J’aime beaucoup La Dame de Shanghaï (1947), qui comme souvent chez Welles, prend la forme d’un rêve. Le prologue du film est magnifique : un homme, un irlandais, erre le long d’un parc. Soudain, surgit comme une apparition, un carrosse où s’alanguit une femme. Sa beauté, son port de reine, ce fiacre qui semble provenir d’un passé lointain, tout lui rappelle ces contes qui peuplent ses rêves, quand ivre de chagrin et d’un amour imaginaire, il s’abandonne au sommeil.
Il est envoûté par cette femme, qui l’emmènera sur le yacht de son mari et l’entrainera dans les méandres d’une intrigue de film noir. Parce qu’il l’a rencontrée dans des circonstances si littéraires, si propices au rêve, il voit en elle une princesse, qui se mue ensuite en sirène quand il la voit plus tard reposant sur un rocher baigné de soleil. Comme Proust l’a écrit, la première image que l’on voit d’un être aimé naît des circonstances de sa rencontre. Longtemps, cette image reste indélébile ; puis, un détour de la vie, une dispute ou une tromperie, ou tout simplement l’ouvrage du temps, finit par la changer.

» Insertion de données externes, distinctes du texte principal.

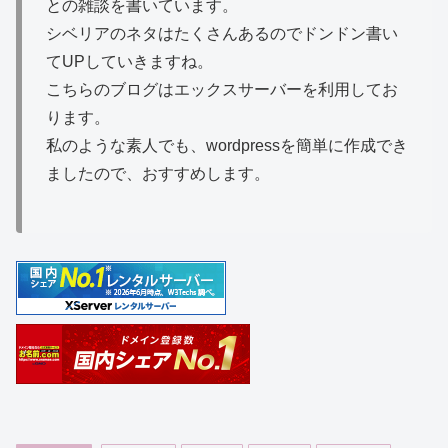
との雑談を書いています。
シベリアのネタはたくさんあるのでドンドン書い
てUPしていきますね。
こちらのブログはエックスサーバーを利用してお
ります。
私のような素人でも、wordpressを簡単に作成でき
ましたので、おすすめします。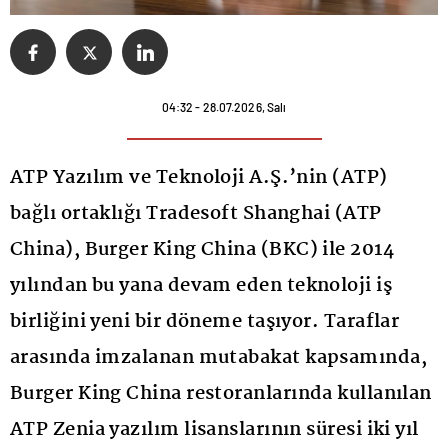
04:32 - 28.07.2026, Salı
ATP Yazılım ve Teknoloji A.Ş.’nin (ATP)
bağlı ortaklığı Tradesoft Shanghai (ATP
China), Burger King China (BKC) ile 2014
yılından bu yana devam eden teknoloji iş
birliğini yeni bir döneme taşıyor. Taraflar
arasında imzalanan mutabakat kapsamında,
Burger King China restoranlarında kullanılan
ATP Zenia yazılım lisanslarının süresi iki yıl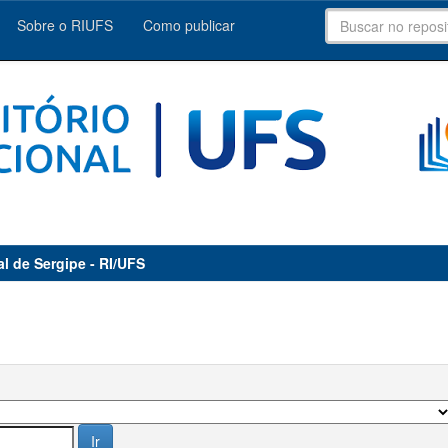
Sobre o RIUFS
Como publicar
al de Sergipe - RI/UFS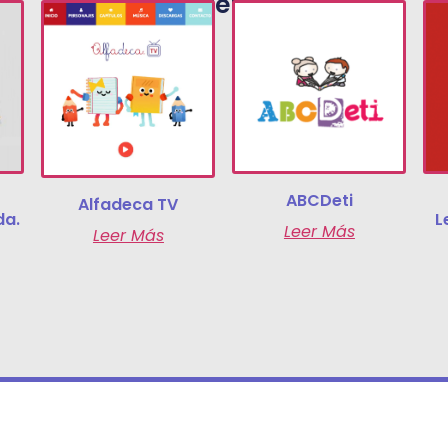
Recursos Relacionados
ABCDeti
Alfadeca TV
da.
L
Leer Más
Leer Más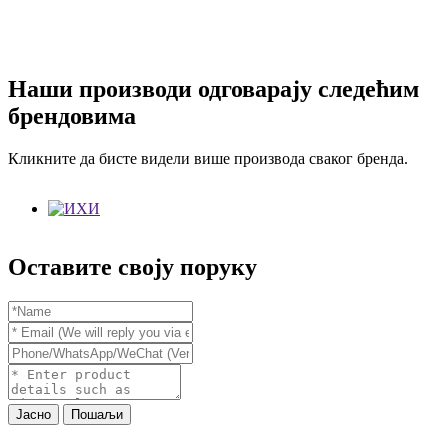
Наши производи одговарају следећим
брендовима
Кликните да бисте видели више производа сваког бренда.
Оставите своју поруку
Јасно
Пошаљи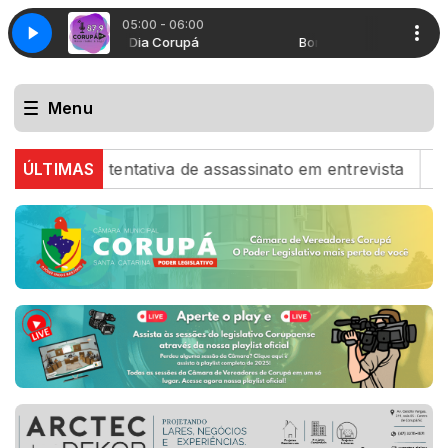
05:00 - 06:00
Bom Dia Corupá
Bom Dia Corupá
Menu
bre tentativa de assassinato em entrevista
ÚLTIMAS
GUERRA E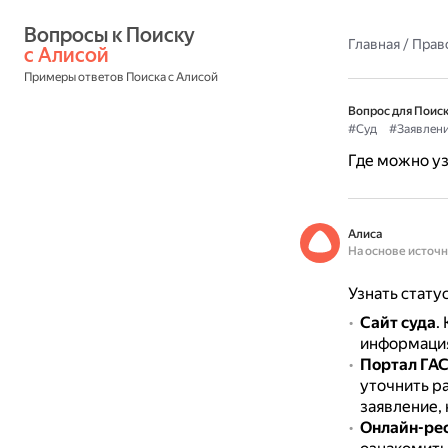
Вопросы к Поиску 
Главная
/
Прав
с Алисой
Примеры ответов Поиска с Алисой
Вопрос для Поиск
#Суд
#Заявлен
Где можно уз
Алиса
На основе источ
Узнать стату
Сайт суда
.
информация
Портал ГАС
уточнить ра
заявление,
Онлайн-рес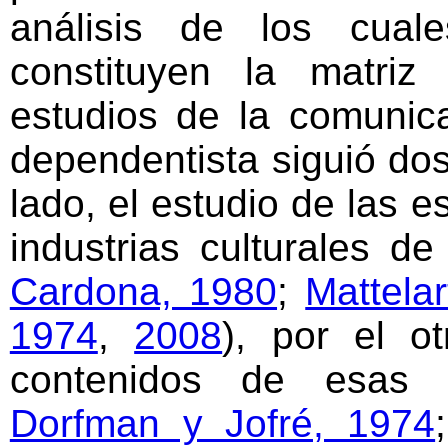
análisis de los cual
constituyen la matri
estudios de la comunica
dependentista siguió dos
lado, el estudio de las e
industrias culturales de
Cardona, 1980
;
Mattela
1974
,
2008
), por el ot
contenidos de esas i
Dorfman y Jofré, 1974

Dans La Dame de Shanghaï, Welles raconte, par le truchement de son personnage, comment il fut envouté par Rita Hayworth, et comment il réussit à se libérer de cet envoûtement qui confinait au vertige. La mise en scène du film en rend compte avec ce génie particulier propre à Welles où les images et leur assemblage, alliés à cette voix-off si littéraire et chuintante qui contrefait l’accent irlandais, comptent plus que le récit lui-même. La figure du vertige est ainsi au centre du film, qui fourmille en plongées (à Acapulco ou sur le bateau par exemple), contre-plongées, ou en brefs mouvements de caméra verticaux aller-retour (la scène du fiacre au début).

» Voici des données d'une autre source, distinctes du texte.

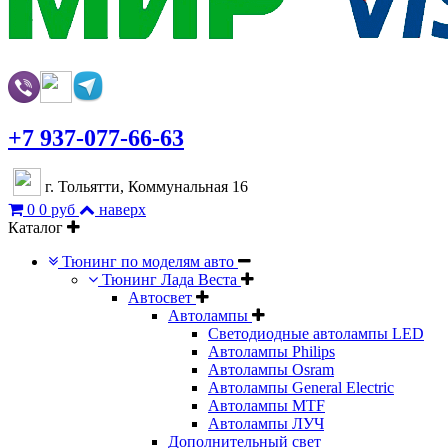
+7 937-077-66-63
г. Тольятти, Коммунальная 16
0
0 руб
наверх
Каталог
Тюнинг по моделям авто
Тюнинг Лада Веста
Автосвет
Автолампы
Светодиодные автолампы LED
Автолампы Philips
Автолампы Osram
Автолампы General Electric
Автолампы MTF
Автолампы ЛУЧ
Дополнительный свет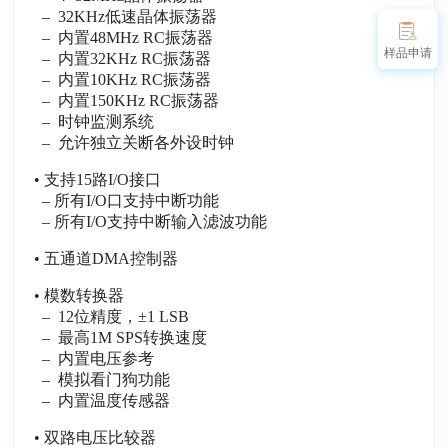
– 32KHz低速晶体振荡器
– 内置48MHz RC振荡器
样品申请
– 内置32KHz RC振荡器
– 内置10KHz RC振荡器
– 内置150KHz RC振荡器
– 时钟监测系统
– 允许独立关断各外设时钟
• 支持15路I/O接口
– 所有I/O口支持中断功能
– 所有I/O支持中断输入滤波功能
• 五通道DMA控制器
• 模数转换器
– 12位精度，±1 LSB
– 最高1M SPS转换速度
– 内置电压参考
– 模拟看门狗功能
– 内置温度传感器
• 双路电压比较器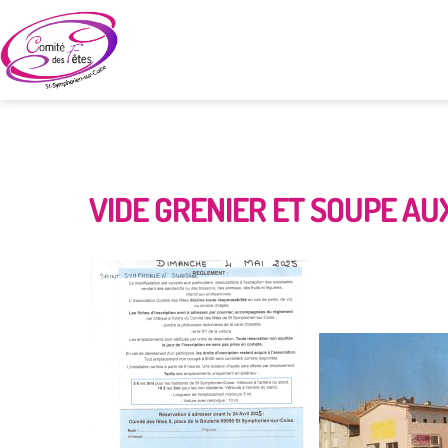
VIDE GRENIER ET SOUPE AU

C’est le vertige d’un homme qui croit que la vie est le prolongement de ses rêves (n’est-ce pas finalement ce qui perdit Welles à Hollywood ?). Car l’irlandais se représente la vie comme multidimensionnelle, composite, mélange d’imaginaire et de réalité, ainsi que le révèle la mise en scène : les inscrustations géniales dont le film regorge (de la scène de l’aquarium à celle du palais des glaces, dont les labyrinthes préfigurent Le Procès) divisent la vie en différentes dimensions que le rêveur n’arrive jamais à réconcilier.
Enfin, on trouve dans La Dame de Shanghaï cette rapidité d’exécution, cet entrelacs incessant d’images, qui sont une des facettes du génie de Welles (on peut supposer que cette rapidité était là avant l’opération de réduction du film imposée par le studio) et font sa particularité. On pourrait à bon escient comparer La Dame de Shanghaï et Eyes Wide Shut de Kubrick pour observer comment le cinéma peut, par des moyens complètement différents, traduire en images les rêves des hommes.